**Exercise brief:** Where the string "infos" shows up in a line of the records, copy that line.

**Given records:**
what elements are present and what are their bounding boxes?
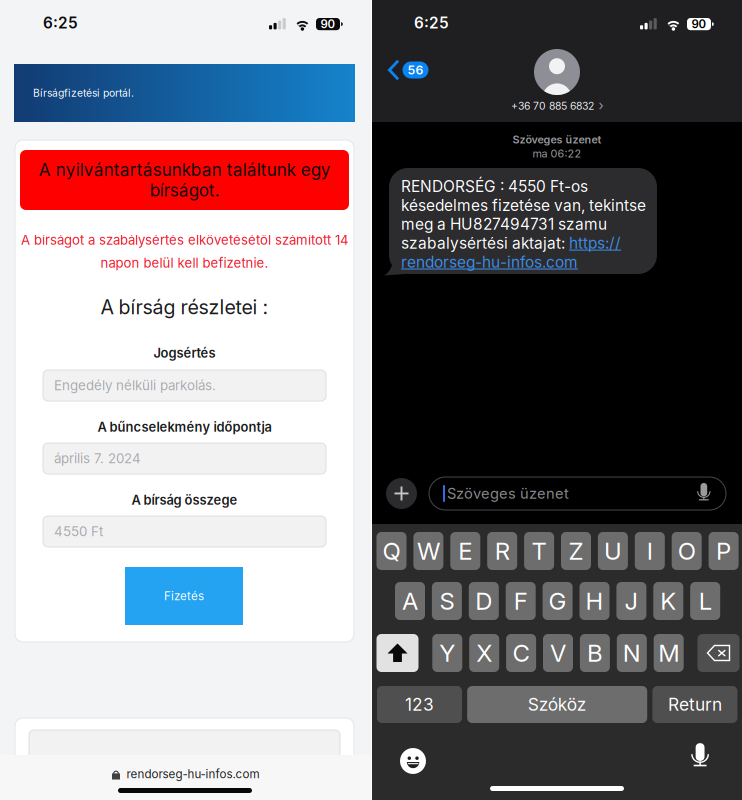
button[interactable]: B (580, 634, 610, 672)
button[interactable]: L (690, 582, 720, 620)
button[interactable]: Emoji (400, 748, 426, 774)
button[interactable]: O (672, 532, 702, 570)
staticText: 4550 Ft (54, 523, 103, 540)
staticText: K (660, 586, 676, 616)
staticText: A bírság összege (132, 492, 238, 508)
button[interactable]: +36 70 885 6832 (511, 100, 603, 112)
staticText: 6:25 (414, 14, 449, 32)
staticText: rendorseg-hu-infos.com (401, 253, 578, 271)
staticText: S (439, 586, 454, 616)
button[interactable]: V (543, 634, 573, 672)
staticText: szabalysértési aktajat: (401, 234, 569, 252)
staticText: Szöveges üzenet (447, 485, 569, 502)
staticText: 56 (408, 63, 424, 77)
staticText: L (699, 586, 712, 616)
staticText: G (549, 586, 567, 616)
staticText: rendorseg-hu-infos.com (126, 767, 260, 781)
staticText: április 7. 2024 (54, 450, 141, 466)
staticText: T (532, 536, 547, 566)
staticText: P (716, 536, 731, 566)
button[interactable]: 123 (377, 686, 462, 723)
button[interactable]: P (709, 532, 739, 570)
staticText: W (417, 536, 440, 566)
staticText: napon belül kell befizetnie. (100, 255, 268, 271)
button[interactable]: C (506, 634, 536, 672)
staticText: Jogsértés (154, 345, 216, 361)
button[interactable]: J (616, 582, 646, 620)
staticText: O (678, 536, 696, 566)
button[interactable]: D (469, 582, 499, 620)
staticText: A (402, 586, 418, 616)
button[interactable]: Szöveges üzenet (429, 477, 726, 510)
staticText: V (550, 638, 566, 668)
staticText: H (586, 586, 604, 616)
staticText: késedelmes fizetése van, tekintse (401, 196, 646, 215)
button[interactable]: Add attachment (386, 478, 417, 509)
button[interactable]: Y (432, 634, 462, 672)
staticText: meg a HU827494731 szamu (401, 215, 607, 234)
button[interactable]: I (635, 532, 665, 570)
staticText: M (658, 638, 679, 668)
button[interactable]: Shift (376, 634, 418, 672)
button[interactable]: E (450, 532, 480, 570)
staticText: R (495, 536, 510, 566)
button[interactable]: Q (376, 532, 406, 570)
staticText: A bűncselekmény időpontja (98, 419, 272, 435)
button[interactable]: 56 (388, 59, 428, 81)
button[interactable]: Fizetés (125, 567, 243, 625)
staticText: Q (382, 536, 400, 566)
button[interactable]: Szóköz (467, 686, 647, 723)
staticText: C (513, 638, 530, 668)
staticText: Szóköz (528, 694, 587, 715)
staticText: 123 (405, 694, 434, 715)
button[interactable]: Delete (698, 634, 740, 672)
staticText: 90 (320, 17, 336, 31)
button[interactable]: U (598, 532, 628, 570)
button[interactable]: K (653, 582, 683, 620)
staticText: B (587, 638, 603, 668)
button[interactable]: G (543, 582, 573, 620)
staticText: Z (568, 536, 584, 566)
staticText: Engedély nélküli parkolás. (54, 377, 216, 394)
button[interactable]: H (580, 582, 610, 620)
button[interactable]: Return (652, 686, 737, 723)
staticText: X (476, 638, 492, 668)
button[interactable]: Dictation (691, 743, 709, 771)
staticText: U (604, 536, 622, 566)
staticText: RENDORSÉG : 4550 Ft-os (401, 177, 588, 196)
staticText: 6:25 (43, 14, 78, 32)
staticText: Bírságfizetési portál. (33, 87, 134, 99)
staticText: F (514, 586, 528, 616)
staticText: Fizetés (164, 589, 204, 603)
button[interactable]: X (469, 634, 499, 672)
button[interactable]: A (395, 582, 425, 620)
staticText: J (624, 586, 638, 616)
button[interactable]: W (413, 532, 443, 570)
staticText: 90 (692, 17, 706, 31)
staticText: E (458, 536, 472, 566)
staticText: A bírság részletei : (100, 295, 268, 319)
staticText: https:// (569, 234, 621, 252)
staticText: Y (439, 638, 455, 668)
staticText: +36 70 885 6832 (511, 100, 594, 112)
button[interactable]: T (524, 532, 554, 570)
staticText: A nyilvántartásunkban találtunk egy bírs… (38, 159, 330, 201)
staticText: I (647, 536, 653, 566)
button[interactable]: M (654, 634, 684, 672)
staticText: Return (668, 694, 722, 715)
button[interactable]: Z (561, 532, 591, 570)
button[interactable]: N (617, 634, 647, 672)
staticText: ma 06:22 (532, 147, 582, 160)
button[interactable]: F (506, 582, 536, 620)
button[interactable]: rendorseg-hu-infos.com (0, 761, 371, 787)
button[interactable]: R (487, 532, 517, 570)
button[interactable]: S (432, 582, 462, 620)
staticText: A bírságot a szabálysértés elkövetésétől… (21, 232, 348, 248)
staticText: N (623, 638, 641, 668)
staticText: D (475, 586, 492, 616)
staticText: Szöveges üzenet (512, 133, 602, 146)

**Answer to this problem:**
staticText: rendorseg-hu-infos.com (401, 253, 578, 271)
staticText: rendorseg-hu-infos.com (126, 767, 260, 781)
button[interactable]: rendorseg-hu-infos.com (0, 761, 371, 787)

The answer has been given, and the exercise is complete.